### Task to complete
Copy the records below word for word, from the first line through the line that contains "RACCHETTE DA TENNIS", and leave out any pictures.

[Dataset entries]

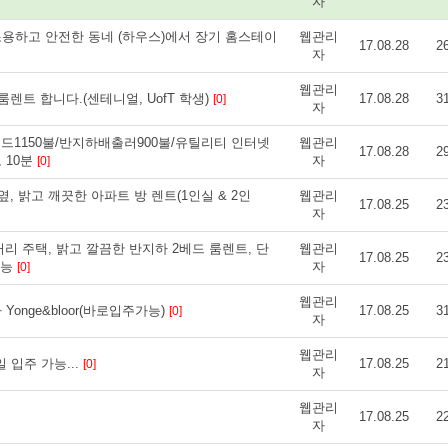
자
 거리) 조용하고 안전한 동네 (하우스)에서 장기 홈스테이
웹관리
17.08.28
2
자
웹관리
렌트 합니다.(센테니얼, UofT 학생)
17.08.28
3
[0]
자
베드1150불/반지하배출러900불/유틸리티 인터넷
웹관리
17.08.28
2
 10분
자
[0]
, 밝고 깨끗한 아파트 방 렌트(1인실 & 2인
웹관리
17.08.25
2
자
 주택, 밝고 깔끔한 반지하 2베드 룸렌트, 단
웹관리
17.08.25
2
가능
자
[0]
웹관리
onge&bloor(바로입주가능)
17.08.25
3
[0]
자
웹관리
일 입주 가능...
17.08.25
2
[0]
자
웹관리
17.08.25
2
자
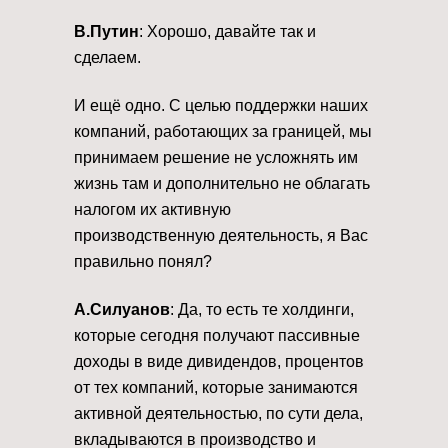
В.Путин
: Хорошо, давайте так и
сделаем.
И ещё одно. С целью поддержки наших
компаний, работающих за границей, мы
принимаем решение не усложнять им
жизнь там и дополнительно не облагать
налогом их активную
производственную деятельность, я Вас
правильно понял?
А.Силуанов
: Да, то есть те холдинги,
которые сегодня получают пассивные
доходы в виде дивидендов, процентов
от тех компаний, которые занимаются
активной деятельностью, по сути дела,
вкладываются в производство и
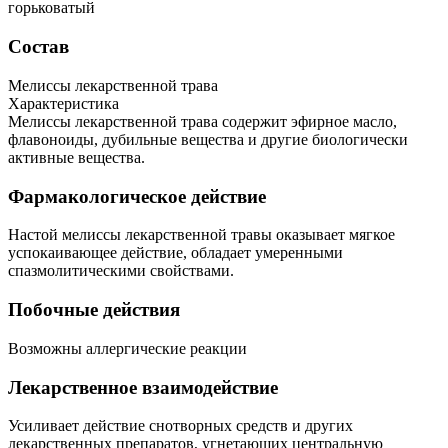
горьковатый
Состав
Мелиссы лекарственной трава
Характеристика
Мелиссы лекарственной трава содержит эфирное масло,
флавоноиды, дубильные вещества и другие биологически
активные вещества.
Фармакологическое действие
Настой мелиссы лекарственной травы оказывает мягкое
успокаивающее действие, обладает умеренными
спазмолитическими свойствами.
Побочные действия
Возможны аллергические реакции
Лекарственное взаимодействие
Усиливает действие снотворных средств и других
лекарственных препаратов, угнетающих центральную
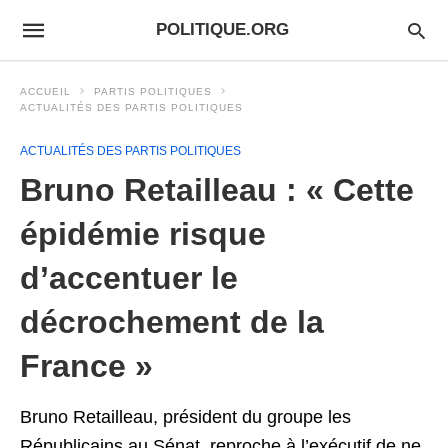
POLITIQUE.ORG
ACCUEIL
PARTIS POLITIQUES
ACTUALITÉS DES PARTIS POLITIQUES
ACTUALITÉS DES PARTIS POLITIQUES
Bruno Retailleau : « Cette
épidémie risque
d’accentuer le
décrochement de la
France »
Bruno Retailleau, président du groupe les
Républicains au Sénat, reproche à l’exécutif de ne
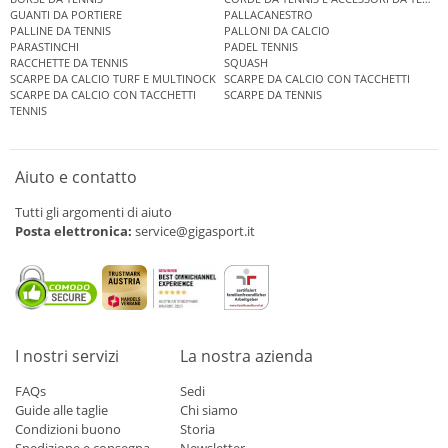
GUANTI DA PORTIERE
PALLACANESTRO
PALLINE DA TENNIS
PALLONI DA CALCIO
PARASTINCHI
PADEL TENNIS
RACCHETTE DA TENNIS
SQUASH
SCARPE DA CALCIO TURF E MULTINOCK
SCARPE DA CALCIO CON TACCHETTI
SCARPE DA CALCIO CON TACCHETTI
SCARPE DA TENNIS
TENNIS
Aiuto e contatto
Tutti gli argomenti di aiuto
Posta elettronica:
service@gigasport.it
I nostri servizi
La nostra azienda
FAQs
Sedi
Guide alle taglie
Chi siamo
Condizioni buono
Storia
Spedizione e consegna
Newsletter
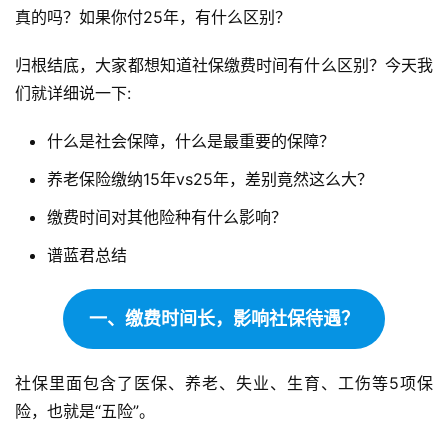
真的吗？如果你付25年，有什么区别？
归根结底，大家都想知道社保缴费时间有什么区别？今天我
们就详细说一下:
什么是社会保障，什么是最重要的保障？
养老保险缴纳15年vs25年，差别竟然这么大？
缴费时间对其他险种有什么影响？
谱蓝君总结
一、缴费时间长，影响社保待遇？
社保里面包含了医保、养老、失业、生育、工伤等5项保
险，也就是“五险”。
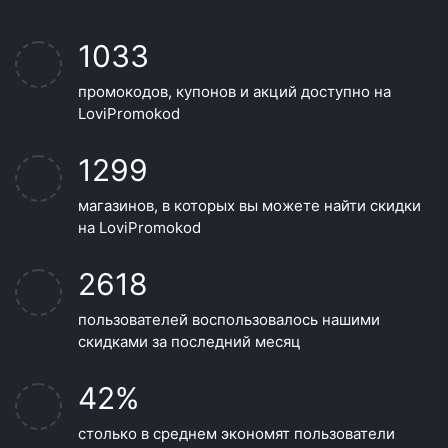
1033
промокодов, купонов и акций доступно на
LoviPromokod
1299
магазинов, в которых вы можете найти скидки
на LoviPromokod
2618
пользователей воспользовалось нашими
скидками за последний месяц
42%
столько в среднем экономят пользователи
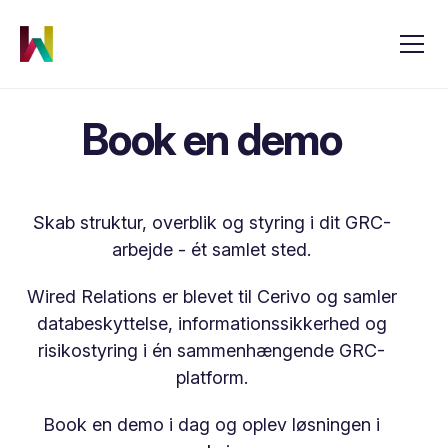
Book en demo
Skab struktur, overblik og styring i dit GRC-
arbejde - ét samlet sted.
Wired Relations er blevet til Cerivo og samler
databeskyttelse, informationssikkerhed og
risikostyring i én sammenhængende GRC-
platform.
Book en demo i dag og oplev løsningen i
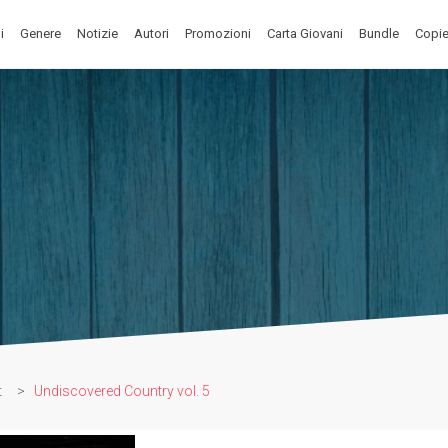
i
Genere
Notizie
Autori
Promozioni
Carta Giovani
Bundle
Copie
t
>
Undiscovered Country vol. 5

### Task result
자
 거리) 조용하고 안전한 동네 (하우스)에서 장기 홈스테이
웹관리
17.08.28
2
자
웹관리
렌트 합니다.(센테니얼, UofT 학생)
17.08.28
3
[0]
자
베드1150불/반지하배출러900불/유틸리티 인터넷
웹관리
17.08.28
2
 10분
자
[0]
, 밝고 깨끗한 아파트 방 렌트(1인실 & 2인
웹관리
17.08.25
2
자
 주택, 밝고 깔끔한 반지하 2베드 룸렌트, 단
웹관리
17.08.25
2
가능
자
[0]
웹관리
onge&bloor(바로입주가능)
17.08.25
3
[0]
자
웹관리
일 입주 가능...
17.08.25
2
[0]
자
웹관리
17.08.25
2
자
В.Путин
: Хорошо, давайте так и
сделаем.
И ещё одно. С целью поддержки наших
компаний, работающих за границей, мы
принимаем решение не усложнять им
жизнь там и дополнительно не облагать
налогом их активную
производственную деятельность, я Вас
правильно понял?
А.Силуанов
: Да, то есть те холдинги,
которые сегодня получают пассивные
доходы в виде дивидендов, процентов
от тех компаний, которые занимаются
активной деятельностью, по сути дела,
вкладываются в производство и
горьковатый
Состав
Мелиссы лекарственной трава
Характеристика
Мелиссы лекарственной трава содержит эфирное масло,
флавоноиды, дубильные вещества и другие биологически
активные вещества.
Фармакологическое действие
Настой мелиссы лекарственной травы оказывает мягкое
успокаивающее действие, обладает умеренными
спазмолитическими свойствами.
Побочные действия
Возможны аллергические реакции
Лекарственное взаимодействие
Усиливает действие снотворных средств и других
лекарственных препаратов, угнетающих центральную
POLITIQUE.ORG
ACCUEIL
PARTIS POLITIQUES
ACTUALITÉS DES PARTIS POLITIQUES
ACTUALITÉS DES PARTIS POLITIQUES
Bruno Retailleau : « Cette
épidémie risque
d’accentuer le
décrochement de la
France »
Bruno Retailleau, président du groupe les
Républicains au Sénat, reproche à l’exécutif de ne
GUANTI DA PORTIERE
PALLACANESTRO
PALLINE DA TENNIS
PALLONI DA CALCIO
PARASTINCHI
PADEL TENNIS
RACCHETTE DA TENNIS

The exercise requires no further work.